6. Al-Imam Ibnu Rajab Al-Hanbali rahimahullah berkata di dalam kitabnya Fadhlu ‘Ilmis Salaf ‘ala ‘Ilmil Khalaf[6], “Ilmu yang paling utama dalam tafsir Alquran, makna-makna hadis, perkataan tentang halal dan haram adalah selama ada riwayat dari sahabat, tabiin, dan yang mengikuti mereka sampai berakhir pada zaman para imam Islam yang terkenal yang diteladani. Yaitu yang telah kita sebutkan nama mereka pada pembahasan yang lalu. 

Maka memastikan riwayat mereka dalam hal itu adalah seutama-utama ilmu. Disertai memahaminya, mengilmuinya, dan mendalaminya. Adapun yang muncul setelah mereka berupa hal yang terlalu meluas, maka tidak ada kebaikan pada sebagian besarnya. Kecuali berupa penjelasan ucapan yang berkaitan dengan ucapan mereka. Adapun penjelasan yang menyelisihi ucapan mereka, maka sebagian besarnya adalah batil atau tidak ada manfaat padanya… Maka, tidaklah didapati kebenaran pada ucapan orang setelah mereka kecuali kebenaran itu ada pada ucapan para salaf dengan redaksi yang lebih ringkas dan ungkapan yang lebih padat. Dan tidaklah didapati kebatilan pada ucapan orang setelah mereka kecuali ada pada ucapan para salaf yang menjelaskan kebatilannya itu bagi orang yang mau memahami dan merenungi. Didapati pula pada ucapan para salaf, makna-makna yang luar biasa dan metode-metode yang rinci yang orang-orang setelahnya tidak bisa sampai kepadanya, sehingga siapa saja yang tidak mengambil ilmu dari ucapan salaf, dia akan luput dari seluruh kebaikan itu serta dia akan jatuh dalam banyak kebatilan karena mengikuti orang yang datang setelah mereka. 

Siapa saja yang ingin mengumpulkan ucapan para salaf, maka dia butuh untuk mengetahui yang sahih dari yang sakit.

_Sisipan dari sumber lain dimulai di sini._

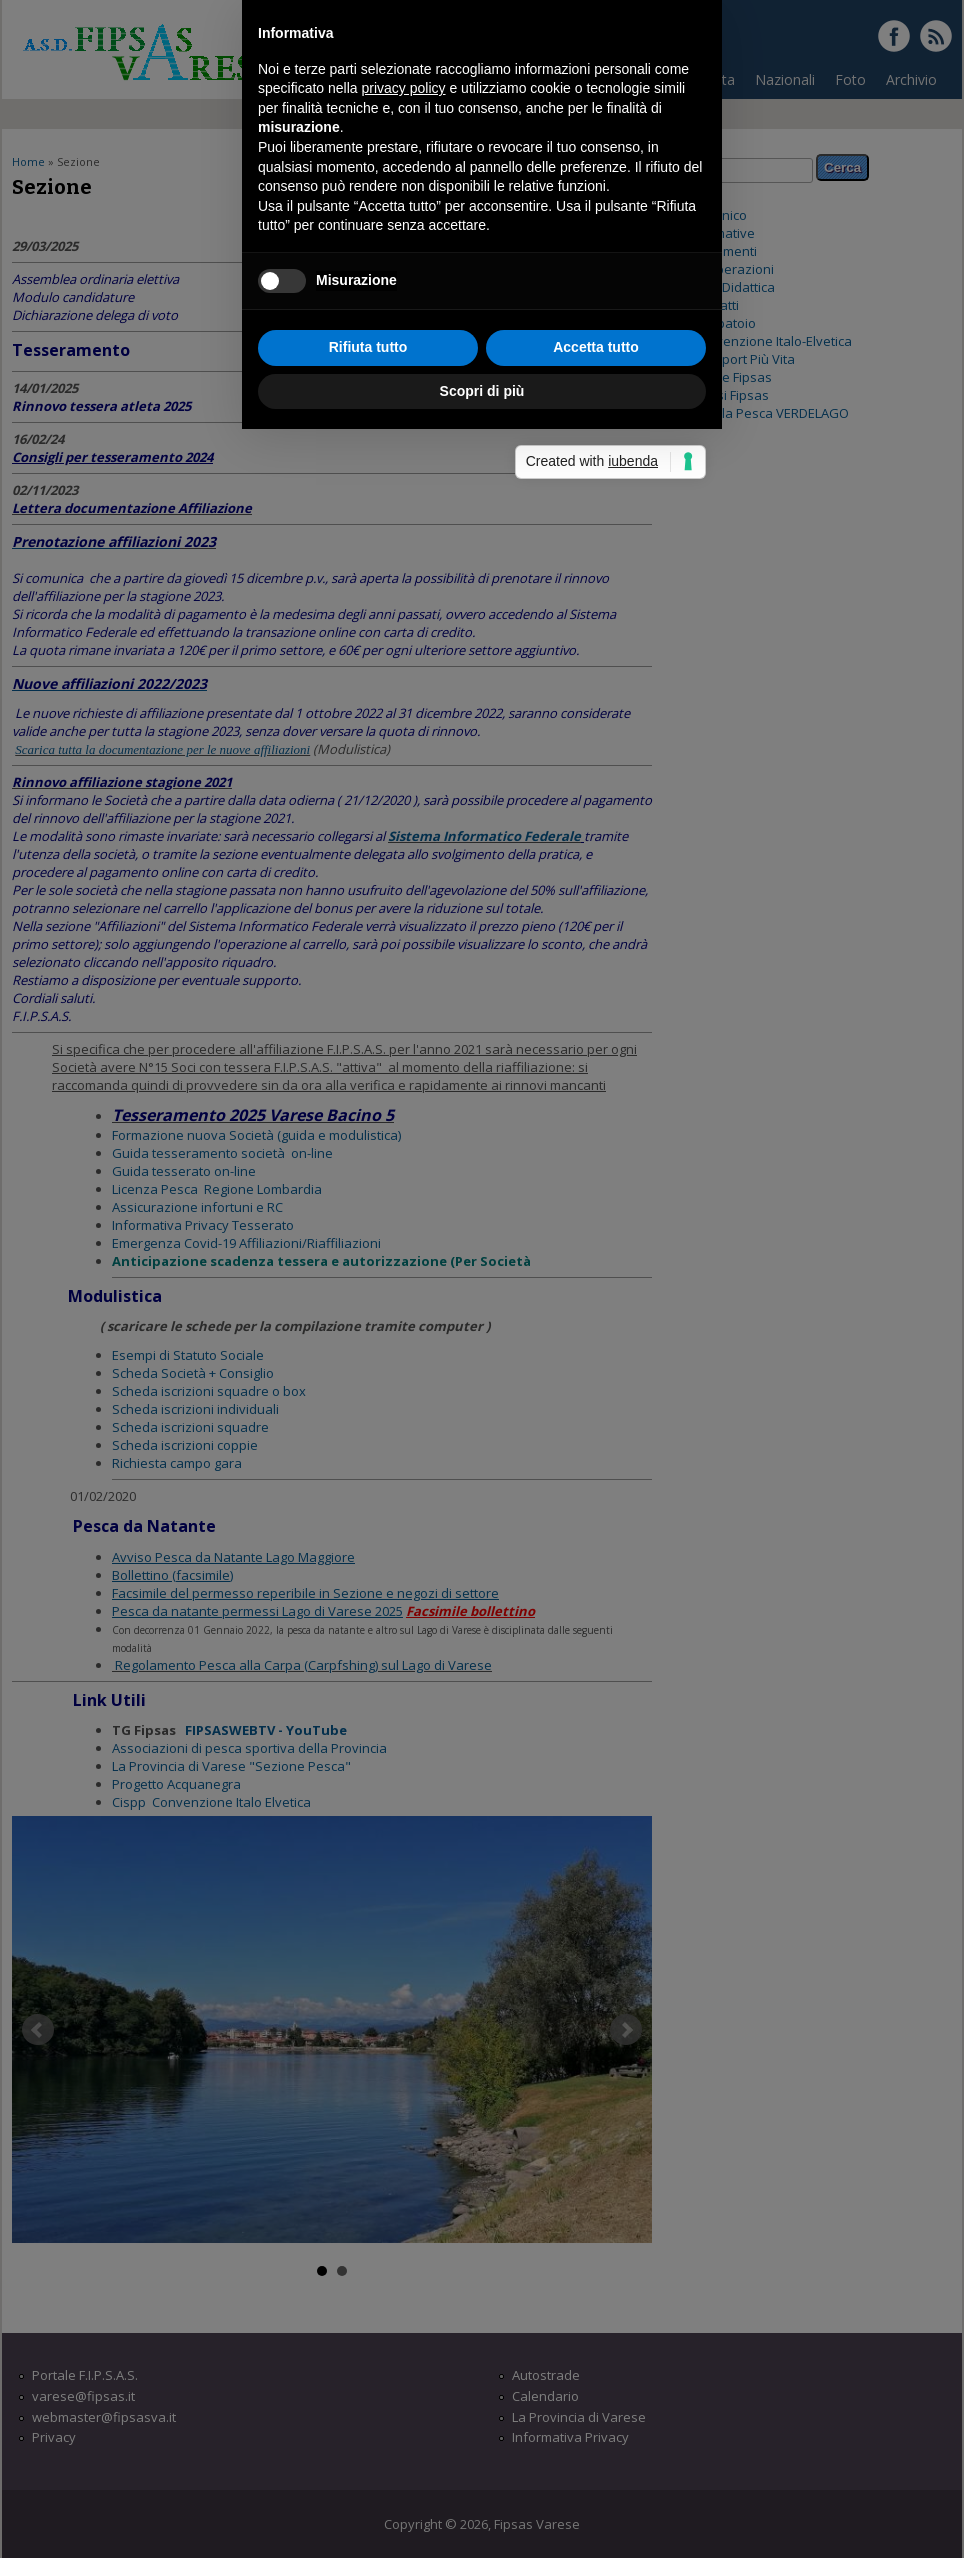 The image size is (964, 2558). I want to click on Scopri di più [button], so click(482, 1455).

Yaitu dengan mengetahui ilmu al-jarh wat-tadil wal-’ilal (ilmu tentang penilaian ulama terhadap rawi dan cacat sanad). Jadi, siapa saja yang tidak mengerti hal itu, berarti dia tidak bisa memastikan ucapan yang dia nukil dan yang benar akan bercampur dengan yang batil… Di zaman kita ini, yang sudah tentu dipelajari adalah tulisan ucapan para imam salaf yang dijadikan teladan sampai zaman Asy-Syafi’i, Ahmad, Ishaq, dan Abu ‘Ubaid. Dan hendaknya manusia berhati-hati dari ucapan setelah mereka karena muncul setelah mereka banyak peristiwa.” 

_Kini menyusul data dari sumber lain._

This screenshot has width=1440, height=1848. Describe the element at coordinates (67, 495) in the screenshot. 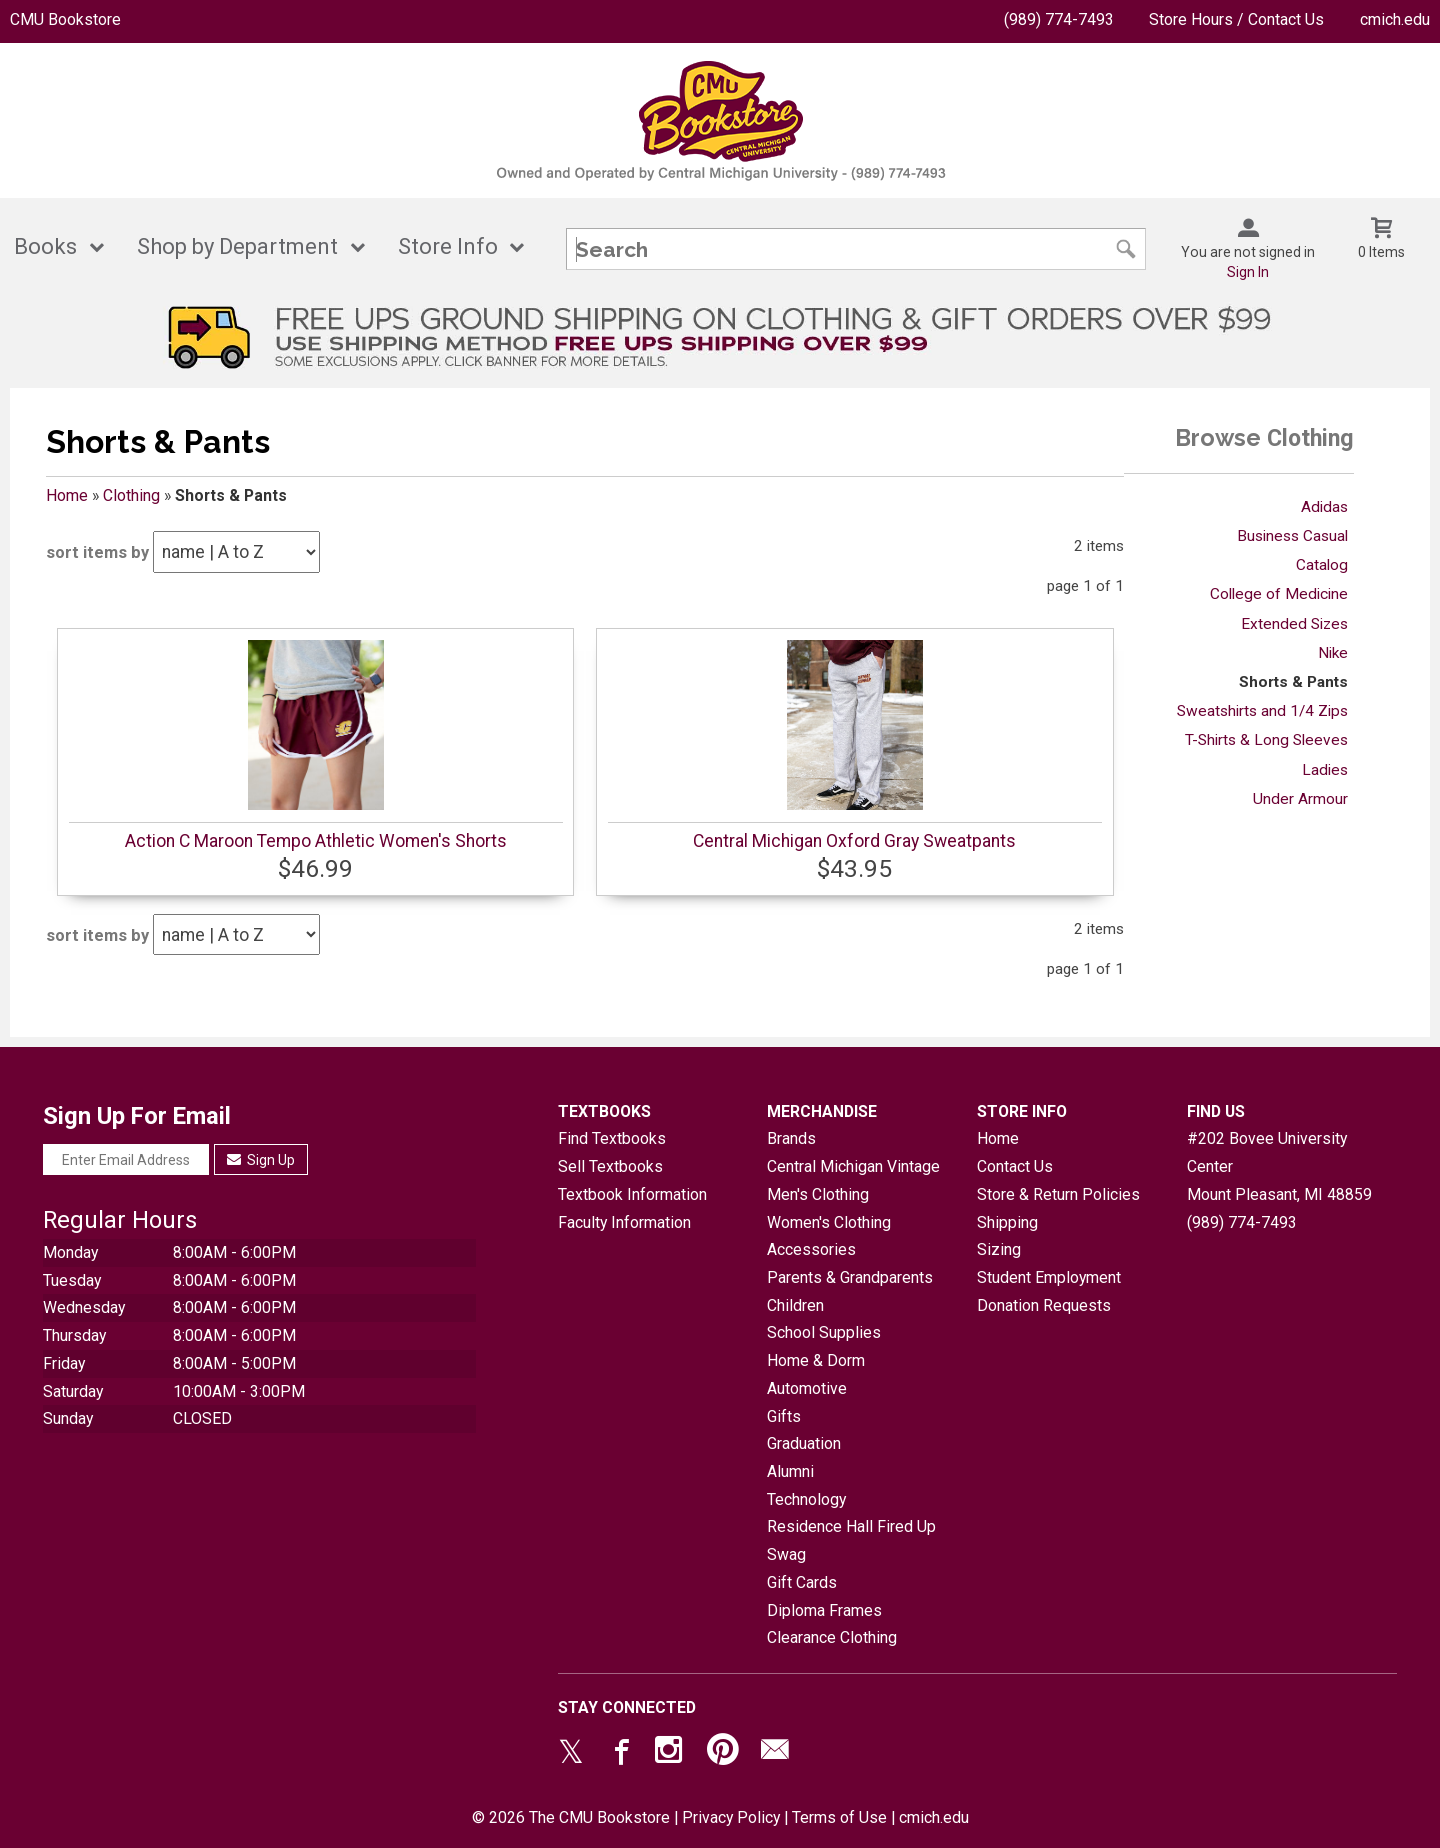

I see `Home` at that location.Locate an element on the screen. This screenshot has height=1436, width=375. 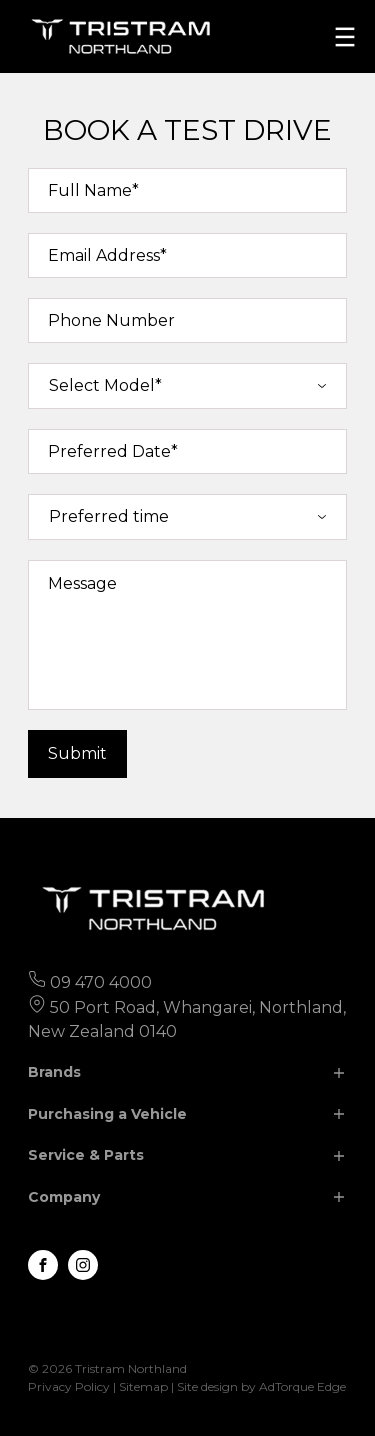
Message is located at coordinates (82, 583).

Hanya kepada Allah, aku meminta dengan nama-nama-Nya yang indah dan sifat-sifat-Nya yang mulia 
  • agar Dia memberi taufik kepada kita semua pada perkara yang Dia cintai dan ridai, 
  • agar Allah menjadikan kita diberkahi di mana saja kita berada, 
  • agar Allah meneguhkan kita di atas Islam dan sunah, 
  • agar Allah mematikan kita dalam keadaan tidak kalah dalam ujian, 
  • agar Allah menyusulkan kita kepada hamba-hamba-Nya yang saleh. 

Sesungguhnya Allah Maha Pemurah, Maha Mulia, Maha Mendengar, dan Maha Mengabulkan doa. Semoga selawat, salam, dan berkah Allah curahkan kepada Rasulullah, keluarganya, sahabatnya, dan siapa saja yang mengikuti mereka dengan baik hingga hari kiamat. Segala puji untuk Allah Rabb semesta alam. 

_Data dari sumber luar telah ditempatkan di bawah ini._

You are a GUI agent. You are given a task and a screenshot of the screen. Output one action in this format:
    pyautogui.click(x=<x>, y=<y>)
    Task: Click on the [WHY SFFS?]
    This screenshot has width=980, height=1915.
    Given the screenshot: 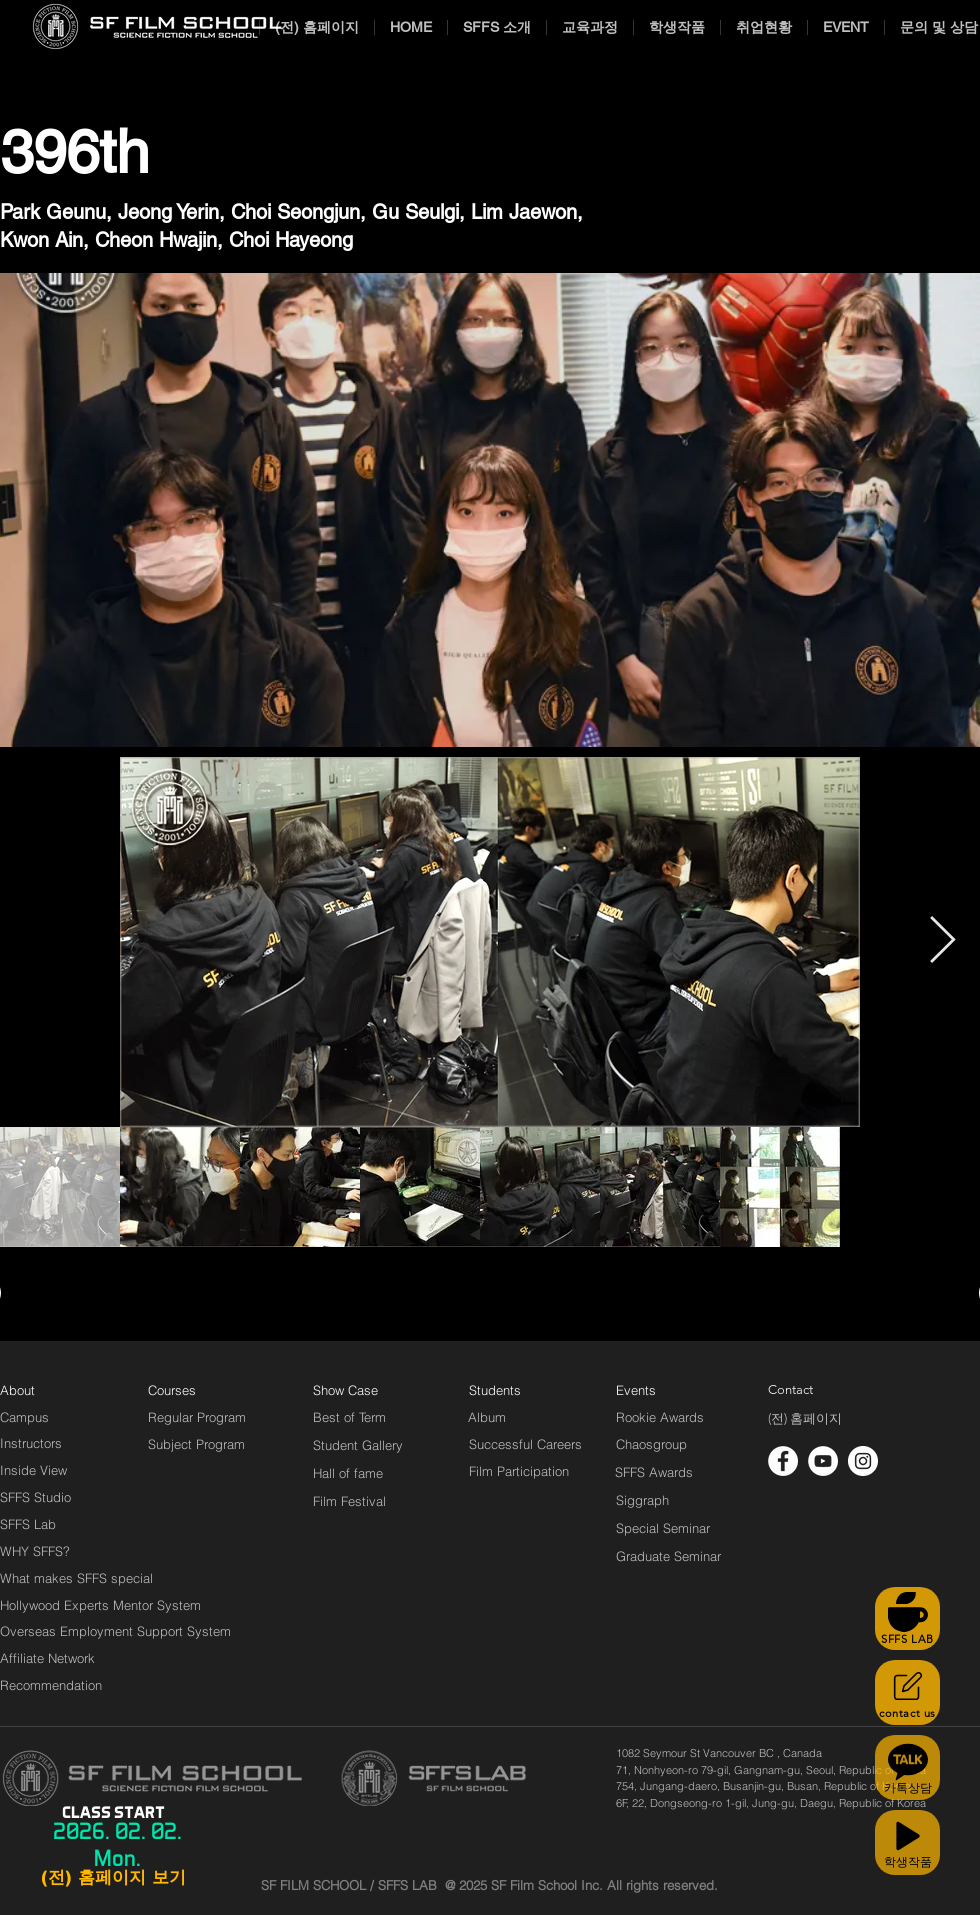 What is the action you would take?
    pyautogui.click(x=52, y=1551)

[1] Diriwayatkan oleh Al-Ajurri di dalam Asy-Syari’ah halaman 48 dan Ibnu Wadhdhah di dalam Al-Bida’ wan-Nahyu ‘anha nomor 74 dengan sanad yang sahih. Juga ada riwayat semisalnya di dalam Al-Hilyah karya Abu Nu’aim (5/338). Juga silakan lihat Al-I’tisham (1/50) karya Asy-Syathibi. 
[2] Diriwayatkan oleh Ad-Darimi di dalam Sunan (1/44) dengan sanad yang sahih. 
[3] (1/102 – Al-Ihsan). 
[4] (41). 
[5] Al-Fawa`id halaman 108. 
[6] (40-42).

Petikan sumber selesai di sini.